Polycrystalline samples of KCu5O2(SeO3)2Cl3 were synthesized using the ampoule technique with KCl, CuO, CuCl2, and SeO2 as reactants. KCl was dried at 140 °C prior to synthesis. SeO2 was prepared by the dehydration of selenous acid under vacuum (0.05–0.08 Torr) and purified by sublimation in the flow of dry air and NO2. Stoichiometric amounts of the reactants were mixed in an Ar-filled glove box. About 1 g of the mixture was loaded into an evacuated and sealed quartz tube and annealed under the following protocol: (i) heating to 300 °C for 12 hours; (ii) annealing at 300 °C for 24 hours; (iii) heating to the synthesis temperature Tsyn for 12 hours; (iv) annealing at Tsyn for 7 days. Tsyn was varied between 350 and 500 °C and had tangible effect on the sample color that varied from emerald green at lower Tsyn to dark-brown at higher Tsyn. Single-phase samples of KCu5O2(SeO3)2Cl3 were obtained at Tsyn = 380–400 °C and had green color.

Sample quality was checked by x-ray diffraction (XRD) using the STOE STADI-P (CuKα1 radiation, transmission mode) and PanAlytical X’PERT III (CuK α radiation, reflection mode) lab diffractometers. Rietveld refinement of the XRD data using the Jana200651 program yields lattice parameters of KCu5O2(SeO3)2Cl3, a = 18.133(8) Å, b = 6.438(3) Å, and c = 10.546(6) Å. All peaks could be assigned to the ilinskite-type structure (Fig. 1).

Magnetic susceptibility of KCu5O2(SeO3)2Cl3 was measured on a powder sample using the vibrating sample magnetometer (VSM) option of the Physical Properties Measurement System (PPMS) from Quantum Design. The data were collected in the temperature range 2–380 K under external magnetic fields of 0–14 T in the field-cooling regime. Magnetization isotherm up to 50 T was measured at 1.5 K in pulsed magnetic fields at the Dresden High Magnetic Field Laboratory. A description of the experimental setup can be found elsewhere52. The pulsed-field data were scaled using the PPMS data collected up to 14 T.
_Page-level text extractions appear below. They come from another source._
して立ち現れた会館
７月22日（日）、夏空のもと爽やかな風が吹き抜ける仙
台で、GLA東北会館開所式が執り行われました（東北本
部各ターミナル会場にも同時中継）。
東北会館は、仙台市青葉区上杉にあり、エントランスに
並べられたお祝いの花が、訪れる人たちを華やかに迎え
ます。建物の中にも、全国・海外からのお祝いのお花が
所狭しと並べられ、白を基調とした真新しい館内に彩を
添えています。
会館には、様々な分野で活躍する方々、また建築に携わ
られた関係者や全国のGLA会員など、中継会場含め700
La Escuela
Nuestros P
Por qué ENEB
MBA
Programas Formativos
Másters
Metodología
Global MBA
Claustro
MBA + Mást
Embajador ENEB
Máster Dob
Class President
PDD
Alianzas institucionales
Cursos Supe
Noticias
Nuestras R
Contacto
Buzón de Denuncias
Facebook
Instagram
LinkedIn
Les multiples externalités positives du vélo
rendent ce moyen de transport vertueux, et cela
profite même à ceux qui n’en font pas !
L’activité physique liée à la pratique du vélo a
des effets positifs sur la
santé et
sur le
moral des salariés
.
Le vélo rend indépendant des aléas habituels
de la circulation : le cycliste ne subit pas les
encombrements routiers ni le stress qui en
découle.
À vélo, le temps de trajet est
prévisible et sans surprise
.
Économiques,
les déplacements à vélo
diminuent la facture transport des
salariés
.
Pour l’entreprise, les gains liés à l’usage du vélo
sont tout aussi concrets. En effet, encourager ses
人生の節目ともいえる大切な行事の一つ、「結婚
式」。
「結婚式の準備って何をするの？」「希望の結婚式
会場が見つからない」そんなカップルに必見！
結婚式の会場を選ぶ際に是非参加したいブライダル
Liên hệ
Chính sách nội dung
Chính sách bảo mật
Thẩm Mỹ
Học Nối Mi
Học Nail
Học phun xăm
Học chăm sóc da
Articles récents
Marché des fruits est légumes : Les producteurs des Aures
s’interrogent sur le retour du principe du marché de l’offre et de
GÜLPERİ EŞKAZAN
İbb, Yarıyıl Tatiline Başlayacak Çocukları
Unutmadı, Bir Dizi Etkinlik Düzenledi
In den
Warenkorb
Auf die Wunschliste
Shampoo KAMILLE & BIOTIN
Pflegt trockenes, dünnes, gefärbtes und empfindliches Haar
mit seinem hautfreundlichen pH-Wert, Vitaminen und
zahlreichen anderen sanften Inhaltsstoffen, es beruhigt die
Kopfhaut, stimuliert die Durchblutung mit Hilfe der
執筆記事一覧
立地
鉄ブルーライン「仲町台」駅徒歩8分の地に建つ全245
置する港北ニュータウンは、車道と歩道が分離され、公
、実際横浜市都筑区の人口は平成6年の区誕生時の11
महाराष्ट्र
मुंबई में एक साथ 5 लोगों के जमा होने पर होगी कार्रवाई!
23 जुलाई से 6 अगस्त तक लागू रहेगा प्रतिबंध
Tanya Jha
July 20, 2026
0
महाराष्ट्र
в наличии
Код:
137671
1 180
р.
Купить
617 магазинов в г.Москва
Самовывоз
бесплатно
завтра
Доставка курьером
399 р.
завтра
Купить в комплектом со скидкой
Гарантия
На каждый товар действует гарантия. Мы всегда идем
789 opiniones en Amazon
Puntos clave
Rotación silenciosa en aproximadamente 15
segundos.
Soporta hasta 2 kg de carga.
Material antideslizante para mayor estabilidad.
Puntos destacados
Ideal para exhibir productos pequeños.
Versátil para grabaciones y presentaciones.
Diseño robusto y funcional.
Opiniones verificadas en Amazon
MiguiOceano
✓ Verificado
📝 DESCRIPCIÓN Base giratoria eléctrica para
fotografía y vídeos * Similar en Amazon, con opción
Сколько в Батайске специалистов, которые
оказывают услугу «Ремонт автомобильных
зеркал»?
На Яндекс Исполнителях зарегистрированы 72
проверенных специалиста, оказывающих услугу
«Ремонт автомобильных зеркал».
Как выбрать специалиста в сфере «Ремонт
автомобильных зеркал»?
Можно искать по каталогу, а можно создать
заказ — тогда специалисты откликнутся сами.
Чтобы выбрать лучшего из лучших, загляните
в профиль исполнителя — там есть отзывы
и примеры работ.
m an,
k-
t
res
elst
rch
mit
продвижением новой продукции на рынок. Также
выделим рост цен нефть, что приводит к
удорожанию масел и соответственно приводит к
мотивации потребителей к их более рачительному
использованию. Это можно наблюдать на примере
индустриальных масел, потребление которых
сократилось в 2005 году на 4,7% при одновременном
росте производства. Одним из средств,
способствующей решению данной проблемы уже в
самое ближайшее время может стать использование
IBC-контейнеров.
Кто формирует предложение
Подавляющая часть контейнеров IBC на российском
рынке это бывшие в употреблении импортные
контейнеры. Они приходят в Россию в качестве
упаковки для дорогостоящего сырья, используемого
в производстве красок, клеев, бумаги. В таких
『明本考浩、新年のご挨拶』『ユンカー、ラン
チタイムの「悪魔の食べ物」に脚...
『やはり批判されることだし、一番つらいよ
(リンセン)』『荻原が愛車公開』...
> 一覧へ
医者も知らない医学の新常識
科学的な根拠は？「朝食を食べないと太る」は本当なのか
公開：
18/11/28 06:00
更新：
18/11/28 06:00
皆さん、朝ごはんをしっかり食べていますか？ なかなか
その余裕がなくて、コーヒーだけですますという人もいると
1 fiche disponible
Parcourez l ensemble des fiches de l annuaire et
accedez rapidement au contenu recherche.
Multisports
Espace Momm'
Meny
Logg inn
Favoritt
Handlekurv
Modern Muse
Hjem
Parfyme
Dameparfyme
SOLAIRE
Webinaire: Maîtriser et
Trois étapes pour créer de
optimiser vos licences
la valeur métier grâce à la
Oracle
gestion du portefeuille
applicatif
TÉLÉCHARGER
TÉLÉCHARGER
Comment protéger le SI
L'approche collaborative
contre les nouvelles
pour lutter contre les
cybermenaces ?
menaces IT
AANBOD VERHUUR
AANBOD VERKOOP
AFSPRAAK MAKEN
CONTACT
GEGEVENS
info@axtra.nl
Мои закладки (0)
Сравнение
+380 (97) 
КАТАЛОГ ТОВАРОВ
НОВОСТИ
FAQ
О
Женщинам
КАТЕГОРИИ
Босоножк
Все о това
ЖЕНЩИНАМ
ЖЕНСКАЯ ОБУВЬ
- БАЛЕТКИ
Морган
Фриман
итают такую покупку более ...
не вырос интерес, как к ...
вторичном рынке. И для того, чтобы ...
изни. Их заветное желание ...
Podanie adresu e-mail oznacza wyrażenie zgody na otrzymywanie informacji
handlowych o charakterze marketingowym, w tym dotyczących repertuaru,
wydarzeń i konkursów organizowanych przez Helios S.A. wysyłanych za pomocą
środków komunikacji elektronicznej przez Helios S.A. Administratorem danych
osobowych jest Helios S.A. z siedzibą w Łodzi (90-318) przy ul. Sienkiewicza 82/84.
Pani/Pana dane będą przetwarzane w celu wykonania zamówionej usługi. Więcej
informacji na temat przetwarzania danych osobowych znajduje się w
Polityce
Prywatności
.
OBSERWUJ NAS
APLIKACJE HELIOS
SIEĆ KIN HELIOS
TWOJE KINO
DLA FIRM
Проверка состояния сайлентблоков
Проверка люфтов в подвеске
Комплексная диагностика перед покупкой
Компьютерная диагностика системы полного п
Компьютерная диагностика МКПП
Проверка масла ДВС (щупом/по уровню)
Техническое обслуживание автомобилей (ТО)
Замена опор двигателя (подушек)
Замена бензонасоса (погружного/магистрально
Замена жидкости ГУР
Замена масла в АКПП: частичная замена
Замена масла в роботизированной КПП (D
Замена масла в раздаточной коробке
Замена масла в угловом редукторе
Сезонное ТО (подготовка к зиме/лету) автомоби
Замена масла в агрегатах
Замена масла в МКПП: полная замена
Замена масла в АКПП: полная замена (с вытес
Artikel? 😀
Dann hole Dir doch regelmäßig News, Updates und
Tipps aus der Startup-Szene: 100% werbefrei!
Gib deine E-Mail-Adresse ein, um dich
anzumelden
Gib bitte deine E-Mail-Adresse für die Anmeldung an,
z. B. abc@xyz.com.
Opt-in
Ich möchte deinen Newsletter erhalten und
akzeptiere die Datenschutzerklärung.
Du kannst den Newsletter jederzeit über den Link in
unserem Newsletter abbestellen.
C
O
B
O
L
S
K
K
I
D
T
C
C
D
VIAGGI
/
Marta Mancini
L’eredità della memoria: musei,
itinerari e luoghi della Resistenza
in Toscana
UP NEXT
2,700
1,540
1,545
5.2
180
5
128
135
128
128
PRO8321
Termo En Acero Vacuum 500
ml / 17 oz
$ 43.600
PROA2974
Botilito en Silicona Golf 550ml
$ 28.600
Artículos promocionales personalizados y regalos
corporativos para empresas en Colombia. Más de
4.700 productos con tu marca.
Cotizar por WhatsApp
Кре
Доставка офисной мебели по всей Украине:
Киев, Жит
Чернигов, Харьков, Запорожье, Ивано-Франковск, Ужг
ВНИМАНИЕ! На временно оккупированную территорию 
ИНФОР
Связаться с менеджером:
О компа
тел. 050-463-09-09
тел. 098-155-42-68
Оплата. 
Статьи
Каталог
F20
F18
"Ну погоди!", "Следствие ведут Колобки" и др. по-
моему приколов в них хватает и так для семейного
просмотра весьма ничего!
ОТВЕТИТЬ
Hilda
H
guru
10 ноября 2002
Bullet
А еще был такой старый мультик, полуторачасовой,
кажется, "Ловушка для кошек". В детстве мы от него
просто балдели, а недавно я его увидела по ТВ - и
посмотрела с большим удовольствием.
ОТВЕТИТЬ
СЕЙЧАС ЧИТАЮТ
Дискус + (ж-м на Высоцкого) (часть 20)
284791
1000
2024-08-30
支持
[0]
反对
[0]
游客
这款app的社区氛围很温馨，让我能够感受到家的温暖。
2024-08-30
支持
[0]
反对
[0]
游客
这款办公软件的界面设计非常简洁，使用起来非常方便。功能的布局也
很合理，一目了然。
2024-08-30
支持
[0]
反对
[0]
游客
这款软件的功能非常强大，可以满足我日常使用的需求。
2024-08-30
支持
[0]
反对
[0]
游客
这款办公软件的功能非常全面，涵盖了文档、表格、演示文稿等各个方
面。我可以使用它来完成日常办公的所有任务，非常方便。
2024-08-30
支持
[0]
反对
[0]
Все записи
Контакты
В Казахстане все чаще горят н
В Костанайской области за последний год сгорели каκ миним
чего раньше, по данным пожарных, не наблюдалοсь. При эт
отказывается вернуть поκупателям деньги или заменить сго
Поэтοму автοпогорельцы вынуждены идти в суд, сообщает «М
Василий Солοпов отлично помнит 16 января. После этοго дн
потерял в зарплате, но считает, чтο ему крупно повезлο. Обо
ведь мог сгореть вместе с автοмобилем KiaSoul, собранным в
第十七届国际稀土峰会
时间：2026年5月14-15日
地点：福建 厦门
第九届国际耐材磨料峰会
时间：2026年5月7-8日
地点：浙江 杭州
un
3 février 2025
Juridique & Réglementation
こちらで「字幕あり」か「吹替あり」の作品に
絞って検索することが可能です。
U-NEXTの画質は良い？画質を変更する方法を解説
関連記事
Magnetic exchange couplings were obtained from first-principles calculations within the framework of density functional theory (DFT) with the generalized gradient approximation (GGA) for the exchange-correlation potential53. To this end, the Quantum Espresso54 and VASP55,56 packages were utilized. The energy cutoff in the plane-wave decomposition was set to 400 eV, and the energy convergence criteria was chosen at 10−8 eV. For the Brillouin-zone integration a 5 × 5 × 5 Monkhorst-Pack mesh was used. The minimal model was constructed in the basis of maximally localized Wannier functions (MLWF)57, where Cu \({d}_{{x}^{2}-{y}^{2}}\) states were used as initial projectors.

Exchange parameters J ij of the Heisenberg model

$$\hat{ {\mathcal H} }=\sum _{i < j}{J}_{ij}{\hat{{\bf{S}}}}_{i}{\hat{{\bf{S}}}}_{j}$$

with S = \(\frac{1}{2}\) and the summation over bonds 〈ij〉, were calculated by a mapping procedure41. Strong correlation effects were accounted for on the mean-field GGA + U level58 with the on-site Hund’s exchange J H = 1 eV and the on-site Coulomb repulsion U varied from 8 to 10 eV.

Quantum Monte Carlo simulations were performed using the stochastic series expansion (SSE)59 method implemented in the ALPS simulation package60. Simulations were performed on a finite lattice of N = 1000 spins S = \(\frac{1}{2}\) with periodic boundary conditions.